True compassion encourages every reasonable effort for the patient's recovery. At the same time, it helps to draw the line when it is clear that no further treatment will serve the purpose. Indeed, the object of the decision of whether to withdraw the treatment has nothing to do with the value of the patient's life, but rather whether such medical intervention is beneficial for the patient. The possible decision not to start or to halt a treatment will be deemed ethically correct if the treatment is ineffective or obviously disproportionate to the aims of sustaining life or recovering health.14

Other theologians — we will call them the "Beta Group"* — maintain that human life in a condition bereft of cognitive-affective function is not a great benefit, for either the patient, the family, or the community. They base their opinion on the premise that a person in this condition is no longer able to strive for the spiritual purpose of life. They support their position by quoting the famous statement of Pope Pius XII, made when he was discussing the use of mechanical ventilation: "Life, health, all temporal activities are in fact subordinated to spiritual ends,"15 and by citing supportive statements from professional societies and surveys.16

*Among these writers are the late Fr. Richard McCormick, SJ, STD; Fr. John Paris, SJ, Ph.D.; James Shannon, Ph.D.; James Walters, Ph.D.; Fr. John F. Tuohey, Ph.D.; Fr. Kevin O'Rourke, OP, JCD; Fr. Benedict Ashley, OP, Ph.D.; and Fr. Albert Moraczewski, OP, Ph.D.

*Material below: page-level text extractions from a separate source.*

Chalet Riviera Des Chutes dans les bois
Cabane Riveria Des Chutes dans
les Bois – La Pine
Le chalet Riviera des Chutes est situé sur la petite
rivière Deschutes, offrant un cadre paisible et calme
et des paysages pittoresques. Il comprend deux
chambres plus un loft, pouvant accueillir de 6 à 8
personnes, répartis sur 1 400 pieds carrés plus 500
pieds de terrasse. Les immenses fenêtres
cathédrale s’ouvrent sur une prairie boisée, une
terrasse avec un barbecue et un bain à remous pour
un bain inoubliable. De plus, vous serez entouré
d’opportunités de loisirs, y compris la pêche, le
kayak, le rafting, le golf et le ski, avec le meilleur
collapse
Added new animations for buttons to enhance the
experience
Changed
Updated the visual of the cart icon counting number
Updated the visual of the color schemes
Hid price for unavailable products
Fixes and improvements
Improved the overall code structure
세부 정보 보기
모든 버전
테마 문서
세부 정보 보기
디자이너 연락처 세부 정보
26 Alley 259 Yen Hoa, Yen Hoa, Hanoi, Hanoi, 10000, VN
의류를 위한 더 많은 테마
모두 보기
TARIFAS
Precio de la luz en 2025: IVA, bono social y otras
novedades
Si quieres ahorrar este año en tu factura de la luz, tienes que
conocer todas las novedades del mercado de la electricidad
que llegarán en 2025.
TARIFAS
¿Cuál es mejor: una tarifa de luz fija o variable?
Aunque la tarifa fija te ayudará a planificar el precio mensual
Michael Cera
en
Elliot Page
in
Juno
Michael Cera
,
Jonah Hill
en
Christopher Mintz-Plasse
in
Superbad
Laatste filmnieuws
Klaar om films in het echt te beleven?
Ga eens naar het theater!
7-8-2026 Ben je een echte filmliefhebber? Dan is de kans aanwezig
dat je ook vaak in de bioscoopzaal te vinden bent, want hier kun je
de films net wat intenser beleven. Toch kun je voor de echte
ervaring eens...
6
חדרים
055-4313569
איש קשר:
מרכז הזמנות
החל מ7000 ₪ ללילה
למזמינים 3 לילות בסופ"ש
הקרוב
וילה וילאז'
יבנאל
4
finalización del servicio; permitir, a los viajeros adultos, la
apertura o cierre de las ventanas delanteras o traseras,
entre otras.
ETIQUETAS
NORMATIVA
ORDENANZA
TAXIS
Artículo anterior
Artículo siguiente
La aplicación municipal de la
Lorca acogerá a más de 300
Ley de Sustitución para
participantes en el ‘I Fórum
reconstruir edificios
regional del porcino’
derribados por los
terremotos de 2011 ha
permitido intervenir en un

In Regard to Excessive Burden Alpha Group theologians maintain that ANH is not an excessive burden because it is not expensive and can be administered by family members or nonprofessional aides.17 Moreover, they avow that sustaining human life in a noncognitive condition shows solidarity (charity) with the patient.18

Beta Group theologians point out that, even though the formula and intravenous feeding tubes used in administering ANH are not themselves expensive, implanting the tubes often requires anesthesia and surgery and that, moreover, PVS patients are often cared for in private or state facilities, which are very expensive.19 Also, they maintain that solidarity (charity) is better demonstrated through prayers for the dead than it is by prolonging life that does not benefit the patient.20

A Theological Framework for ANH
We are born with a natural desire to strive for many of the goods of human life — for example, life, reproduction, society, and truth.21 To prolong life, we strive for health of mind and body. Throughout history, various professions have been founded and developed in order to promote this quest. Especially in the past 100 years, the professions of medicine and public health have helped people to lead healthier and longer lives. The success of medicine disposes medical professionals and the public at large to think of a long life as the goal of human existence.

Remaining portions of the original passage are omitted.